S3 note: $target is the object key prefix, never the bucket. The bucket always comes from the credentials. (Earlier versions treated it as the bucket name — see the changelog.)

Move vs. copy

How the file reaches its destination depends on where it came from:

Source Local adapter behaviour
A real HTTP upload (File::setPost()) moved with move_uploaded_file()
A path-loaded file (File::setPath()) copied, leaving the original in place

The adapter decides via File::isUploaded(). This means you can safely re-upload an existing asset with setPath() without destroying it.

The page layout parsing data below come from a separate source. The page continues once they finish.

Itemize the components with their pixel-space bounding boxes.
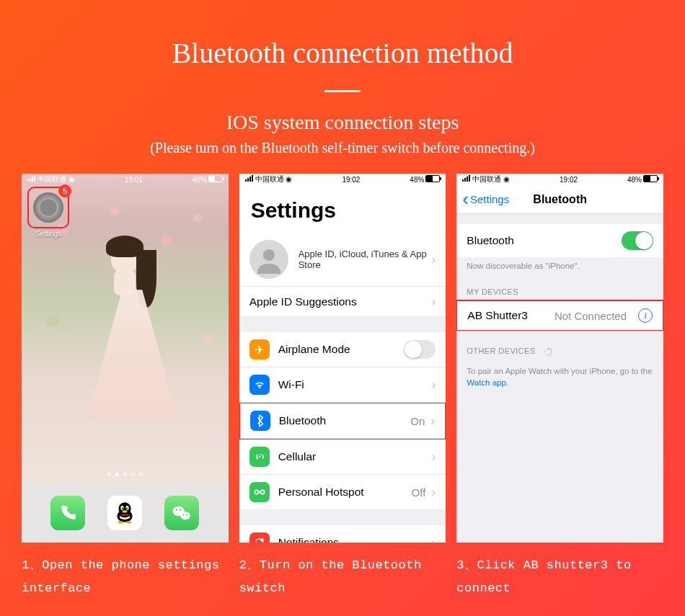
svg-rect-23 (549, 353, 552, 355)
svg-point-13 (183, 514, 185, 516)
status-bar: 中国联通 ◉ 19:02 48% (239, 174, 446, 185)
settings-app-label: Settings (27, 230, 69, 238)
battery: 48% (410, 175, 440, 184)
airplane-icon: ✈ (249, 339, 270, 360)
watch-app-link[interactable]: Watch app (467, 378, 506, 387)
svg-rect-20 (548, 347, 549, 349)
svg-rect-26 (544, 352, 546, 352)
wifi-icon (249, 375, 270, 395)
svg-point-11 (176, 509, 177, 511)
carrier: 中国联通 ◉ (27, 174, 75, 184)
svg-point-17 (260, 490, 264, 494)
battery: 48% (193, 175, 223, 184)
notification-badge: 5 (58, 184, 71, 197)
gear-icon (33, 192, 63, 223)
notifications-row[interactable]: Notifications › (239, 525, 446, 543)
other-devices-header: OTHER DEVICES (456, 331, 663, 361)
qq-app-icon[interactable] (107, 496, 142, 530)
settings-app[interactable]: 5 (27, 187, 69, 228)
chevron-right-icon: › (431, 450, 436, 465)
bluetooth-row[interactable]: Bluetooth On › (240, 403, 446, 439)
wifi-icon: ◉ (503, 175, 510, 183)
hotspot-icon (249, 482, 270, 502)
suggestions-label: Apple ID Suggestions (249, 295, 432, 308)
ab-shutter3-device-row[interactable]: AB Shutter3 Not Connected i (457, 301, 663, 330)
cellular-label: Cellular (278, 450, 432, 463)
chevron-right-icon: › (431, 535, 436, 543)
airplane-mode-row[interactable]: ✈ Airplane Mode (239, 332, 446, 367)
status-time: 19:02 (342, 176, 360, 184)
page-note: (Please turn on the Bluetooth self-timer… (0, 140, 685, 156)
svg-point-19 (260, 538, 264, 542)
phone-2: 中国联通 ◉ 19:02 48% Settings Apple ID, iClo… (239, 174, 446, 543)
status-time: 19:01 (125, 176, 143, 184)
back-button[interactable]: Settings (462, 188, 509, 210)
hotspot-row[interactable]: Personal Hotspot Off › (239, 475, 446, 509)
device-highlight: AB Shutter3 Not Connected i (456, 300, 663, 331)
svg-point-16 (255, 490, 258, 494)
phone-1: 中国联通 ◉ 19:01 48% 5 Settings (22, 174, 229, 543)
title-divider (324, 90, 361, 92)
wifi-row[interactable]: Wi-Fi › (239, 367, 446, 403)
bluetooth-icon (250, 411, 270, 431)
status-time: 19:02 (560, 176, 578, 184)
airplane-label: Airplane Mode (278, 343, 405, 356)
status-bar: 中国联通 ◉ 19:02 48% (456, 174, 663, 185)
hotspot-label: Personal Hotspot (278, 486, 412, 499)
svg-point-4 (122, 508, 123, 509)
carrier: 中国联通 ◉ (462, 174, 510, 184)
svg-point-6 (123, 510, 128, 512)
svg-rect-22 (551, 352, 553, 352)
svg-point-10 (180, 512, 190, 519)
svg-rect-25 (545, 353, 547, 355)
phones-row: 中国联通 ◉ 19:01 48% 5 Settings 中国联通 ◉ 19:02… (0, 156, 685, 543)
chevron-right-icon: › (431, 378, 436, 393)
screen-title: Bluetooth (533, 193, 587, 206)
cellular-row[interactable]: Cellular › (239, 439, 446, 475)
apple-id-row[interactable]: Apple ID, iCloud, iTunes & App Store › (239, 233, 446, 287)
bluetooth-label: Bluetooth (467, 234, 622, 247)
caption-2: 2、Turn on the Bluetooth switch (239, 554, 446, 601)
carrier: 中国联通 ◉ (245, 174, 293, 184)
device-name: AB Shutter3 (467, 309, 554, 322)
chevron-right-icon: › (431, 252, 436, 267)
svg-point-12 (180, 509, 181, 511)
chevron-right-icon: › (431, 485, 436, 500)
status-bar: 中国联通 ◉ 19:01 48% (22, 174, 229, 185)
my-devices-header: MY DEVICES (456, 272, 663, 300)
spinner-icon (544, 347, 553, 357)
airplane-toggle[interactable] (404, 340, 436, 359)
bluetooth-label: Bluetooth (279, 414, 411, 427)
cellular-icon (249, 447, 270, 467)
notifications-icon (249, 532, 270, 543)
wifi-icon: ◉ (286, 175, 292, 183)
page-title: Bluetooth connection method (0, 0, 685, 70)
wifi-label: Wi-Fi (278, 378, 432, 391)
svg-rect-24 (548, 354, 549, 356)
chevron-right-icon: › (431, 294, 436, 309)
apple-id-label: Apple ID, iCloud, iTunes & App Store (299, 249, 432, 270)
svg-rect-21 (549, 348, 552, 350)
wechat-app-icon[interactable] (164, 496, 199, 530)
svg-point-5 (126, 508, 128, 509)
device-status: Not Connected (554, 310, 627, 322)
bluetooth-toggle[interactable] (622, 231, 653, 250)
apple-id-suggestions-row[interactable]: Apple ID Suggestions › (239, 287, 446, 316)
phone-app-icon[interactable] (50, 496, 85, 530)
dock (22, 483, 229, 543)
svg-rect-27 (545, 348, 547, 350)
svg-point-8 (126, 521, 131, 524)
hotspot-value: Off (412, 486, 426, 499)
notifications-label: Notifications (278, 536, 432, 543)
info-icon[interactable]: i (638, 308, 653, 323)
discoverable-note: Now discoverable as "iPhone". (456, 257, 663, 272)
bluetooth-value: On (410, 415, 425, 427)
caption-3: 3、Click AB shutter3 to connect (456, 554, 663, 601)
settings-title: Settings (239, 185, 446, 233)
wifi-icon: ◉ (68, 175, 75, 183)
avatar-icon (249, 240, 288, 279)
wallpaper-figure (81, 240, 168, 427)
battery: 48% (627, 175, 658, 184)
bluetooth-toggle-row[interactable]: Bluetooth (456, 224, 663, 257)
pair-note: To pair an Apple Watch with your iPhone,… (456, 361, 663, 390)
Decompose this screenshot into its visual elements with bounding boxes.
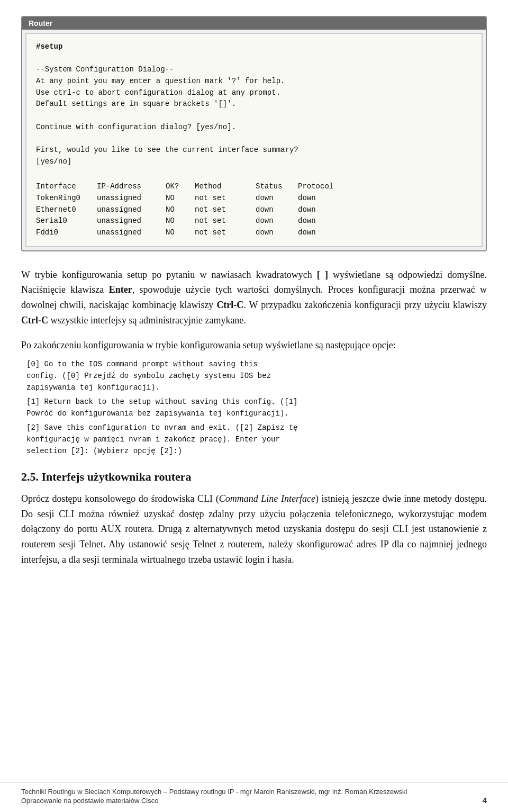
iface-ok-serial: NO <box>166 215 195 227</box>
iface-name-tokenring: TokenRing0 <box>36 193 97 204</box>
iface-method-fddi: not set <box>195 227 256 239</box>
footer: Techniki Routingu w Sieciach Komputerowy… <box>0 782 508 812</box>
iface-name-fddi: Fddi0 <box>36 227 97 239</box>
iface-name-ethernet: Ethernet0 <box>36 204 97 216</box>
iface-row-tokenring: TokenRing0 unassigned NO not set down do… <box>36 193 472 204</box>
iface-status-tokenring: down <box>256 193 298 204</box>
iface-proto-serial: down <box>298 215 340 227</box>
section-heading: 2.5. Interfejs użytkownika routera <box>21 470 487 484</box>
section-title: Interfejs użytkownika routera <box>42 470 192 483</box>
router-window: Router #setup --System Configuration Dia… <box>21 16 487 251</box>
terminal-line-6: First, would you like to see the current… <box>36 145 472 156</box>
iface-row-fddi: Fddi0 unassigned NO not set down down <box>36 227 472 239</box>
footer-line2: Opracowanie na podstawie materiałów Cisc… <box>21 797 487 805</box>
option-2-code: [2] Save this configuration to nvram and… <box>26 422 487 457</box>
terminal-line-7: [yes/no] <box>36 156 472 168</box>
col-header-method: Method <box>195 181 256 193</box>
terminal-line-3: Use ctrl-c to abort configuration dialog… <box>36 87 472 99</box>
option-0-code: [0] Go to the IOS command prompt without… <box>26 358 487 394</box>
iface-ok-fddi: NO <box>166 227 195 239</box>
iface-proto-ethernet: down <box>298 204 340 216</box>
col-header-ip: IP-Address <box>97 181 166 193</box>
iface-ip-serial: unassigned <box>97 215 166 227</box>
page-number: 4 <box>483 796 487 805</box>
interface-table: Interface IP-Address OK? Method Status P… <box>36 181 472 238</box>
terminal-line-5: Continue with configuration dialog? [yes… <box>36 122 472 133</box>
footer-line1: Techniki Routingu w Sieciach Komputerowy… <box>21 788 487 796</box>
iface-status-serial: down <box>256 215 298 227</box>
iface-ok-ethernet: NO <box>166 204 195 216</box>
iface-ip-tokenring: unassigned <box>97 193 166 204</box>
col-header-status: Status <box>256 181 298 193</box>
iface-method-ethernet: not set <box>195 204 256 216</box>
col-header-protocol: Protocol <box>298 181 340 193</box>
iface-ip-ethernet: unassigned <box>97 204 166 216</box>
iface-ip-fddi: unassigned <box>97 227 166 239</box>
body-text-block1: W trybie konfigurowania setup po pytaniu… <box>21 267 487 328</box>
terminal-line-1: --System Configuration Dialog-- <box>36 64 472 76</box>
iface-method-tokenring: not set <box>195 193 256 204</box>
col-header-interface: Interface <box>36 181 97 193</box>
iface-ok-tokenring: NO <box>166 193 195 204</box>
iface-status-fddi: down <box>256 227 298 239</box>
section-text-block: Oprócz dostępu konsolowego do środowiska… <box>21 491 487 567</box>
col-header-ok: OK? <box>166 181 195 193</box>
iface-row-ethernet: Ethernet0 unassigned NO not set down dow… <box>36 204 472 216</box>
section-number: 2.5. <box>21 470 39 483</box>
section-para1: Oprócz dostępu konsolowego do środowiska… <box>21 491 487 567</box>
page-wrapper: Router #setup --System Configuration Dia… <box>0 0 508 812</box>
iface-method-serial: not set <box>195 215 256 227</box>
router-title: Router <box>29 19 52 28</box>
iface-proto-fddi: down <box>298 227 340 239</box>
iface-proto-tokenring: down <box>298 193 340 204</box>
iface-name-serial: Serial0 <box>36 215 97 227</box>
iface-header-row: Interface IP-Address OK? Method Status P… <box>36 181 472 193</box>
setup-command: #setup <box>36 42 62 51</box>
options-section: Po zakończeniu konfigurowania w trybie k… <box>21 338 487 457</box>
terminal-line-4: Default settings are in square brackets … <box>36 98 472 110</box>
router-titlebar: Router <box>22 17 486 30</box>
terminal-line-2: At any point you may enter a question ma… <box>36 76 472 87</box>
options-intro: Po zakończeniu konfigurowania w trybie k… <box>21 338 487 353</box>
router-body: #setup --System Configuration Dialog-- A… <box>25 33 483 247</box>
iface-status-ethernet: down <box>256 204 298 216</box>
iface-row-serial: Serial0 unassigned NO not set down down <box>36 215 472 227</box>
terminal-line-command: #setup <box>36 41 472 53</box>
para1: W trybie konfigurowania setup po pytaniu… <box>21 267 487 328</box>
option-1-code: [1] Return back to the setup without sav… <box>26 396 487 420</box>
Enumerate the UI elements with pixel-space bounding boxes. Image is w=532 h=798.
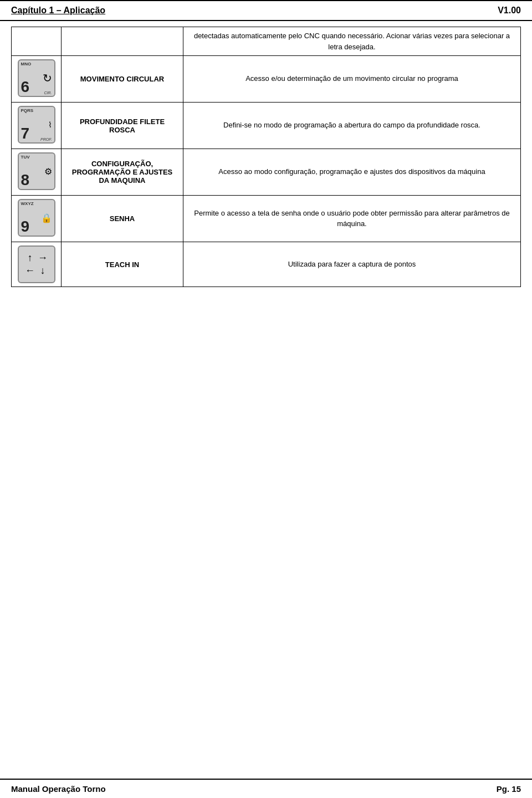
content-table: detectadas automaticamente pelo CNC quan…: [11, 27, 521, 287]
footer-title: Manual Operação Torno: [11, 784, 106, 794]
config-gear-icon: ⚙: [44, 166, 52, 177]
key-7-icon: PQRS 7 PROF. ⌇: [18, 106, 55, 144]
circular-desc: Acesso e/ou determinação de um movimento…: [183, 56, 521, 103]
header-title: Capítulo 1 – Aplicação: [11, 6, 105, 16]
key-6-number: 6: [21, 79, 30, 95]
key-6-sub: CIR.: [44, 91, 52, 95]
circular-icon-cell: MNO 6 CIR. ↻: [12, 56, 62, 103]
filete-name: PROFUNDIDADE FILETE ROSCA: [62, 103, 183, 149]
header-version: V1.00: [498, 6, 521, 16]
intro-desc: detectadas automaticamente pelo CNC quan…: [183, 27, 521, 56]
intro-icon-cell: [12, 27, 62, 56]
table-row: PQRS 7 PROF. ⌇ PROFUNDIDADE FILETE ROSCA…: [12, 103, 521, 149]
config-desc: Acesso ao modo configuração, programação…: [183, 149, 521, 196]
key-9-number: 9: [21, 219, 30, 234]
teach-in-arrows-grid: ↑ → ← ↓: [24, 252, 49, 277]
table-row: MNO 6 CIR. ↻ MOVIMENTO CIRCULAR Acesso e…: [12, 56, 521, 103]
key-8-top-label: TUV: [21, 155, 30, 160]
config-name: CONFIGURAÇÃO, PROGRAMAÇÃO E AJUSTES DA M…: [62, 149, 183, 196]
filete-desc: Defini-se no modo de programação a abert…: [183, 103, 521, 149]
key-7-top-label: PQRS: [21, 108, 34, 113]
page-footer: Manual Operação Torno Pg. 15: [0, 779, 532, 798]
page-header: Capítulo 1 – Aplicação V1.00: [0, 0, 532, 21]
circular-name: MOVIMENTO CIRCULAR: [62, 56, 183, 103]
filete-icon-cell: PQRS 7 PROF. ⌇: [12, 103, 62, 149]
key-9-top-label: WXYZ: [21, 201, 34, 206]
table-row: WXYZ 9 🔒 SENHA Permite o acesso a tela d…: [12, 196, 521, 242]
main-content: detectadas automaticamente pelo CNC quan…: [0, 21, 532, 779]
key-7-number: 7: [21, 126, 30, 141]
key-8-icon: TUV 8 ⚙: [18, 152, 55, 190]
filete-icon: ⌇: [48, 120, 52, 129]
arrow-up-left: ↑: [24, 252, 36, 264]
table-row: ↑ → ← ↓ TEACH IN Utilizada para fazer a …: [12, 242, 521, 287]
teachin-icon-cell: ↑ → ← ↓: [12, 242, 62, 287]
intro-name-cell: [62, 27, 183, 56]
table-row: TUV 8 ⚙ CONFIGURAÇÃO, PROGRAMAÇÃO E AJUS…: [12, 149, 521, 196]
footer-page: Pg. 15: [497, 784, 521, 794]
teachin-key-icon: ↑ → ← ↓: [18, 245, 55, 283]
key-7-sub: PROF.: [40, 137, 52, 141]
config-icon-cell: TUV 8 ⚙: [12, 149, 62, 196]
senha-desc: Permite o acesso a tela de senha onde o …: [183, 196, 521, 242]
arrow-up-right: →: [37, 252, 49, 264]
key-9-icon: WXYZ 9 🔒: [18, 199, 55, 237]
arrow-down-left: ←: [24, 265, 36, 277]
teachin-desc: Utilizada para fazer a captura de pontos: [183, 242, 521, 287]
intro-row: detectadas automaticamente pelo CNC quan…: [12, 27, 521, 56]
teachin-name: TEACH IN: [62, 242, 183, 287]
senha-name: SENHA: [62, 196, 183, 242]
senha-icon-cell: WXYZ 9 🔒: [12, 196, 62, 242]
circular-motion-icon: ↻: [43, 71, 52, 85]
arrow-down-right: ↓: [37, 265, 49, 277]
lock-icon: 🔒: [41, 213, 52, 223]
key-6-icon: MNO 6 CIR. ↻: [18, 59, 55, 97]
key-6-top-label: MNO: [21, 62, 32, 66]
key-8-number: 8: [21, 172, 30, 188]
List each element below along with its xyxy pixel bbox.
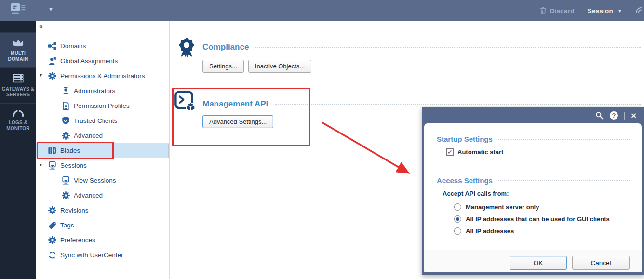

The lifecycle of an upload

$upload->setFile($file)->to('avatars');
  1. Validate — the adapter checks the upload error code, then your allowed_extensions, allowed_mime_types and allowed_max_size. A failure throws an UploadException.
  2. Resolve the name$target prefix + the renamed name (if you called rename()) or the original name.
  3. Store — move/copy/transfer/put the bytes, creating directories as needed.
  4. Set the URL — on success the stored File gets its public getURL() populated, and is returned. A failed write returns false.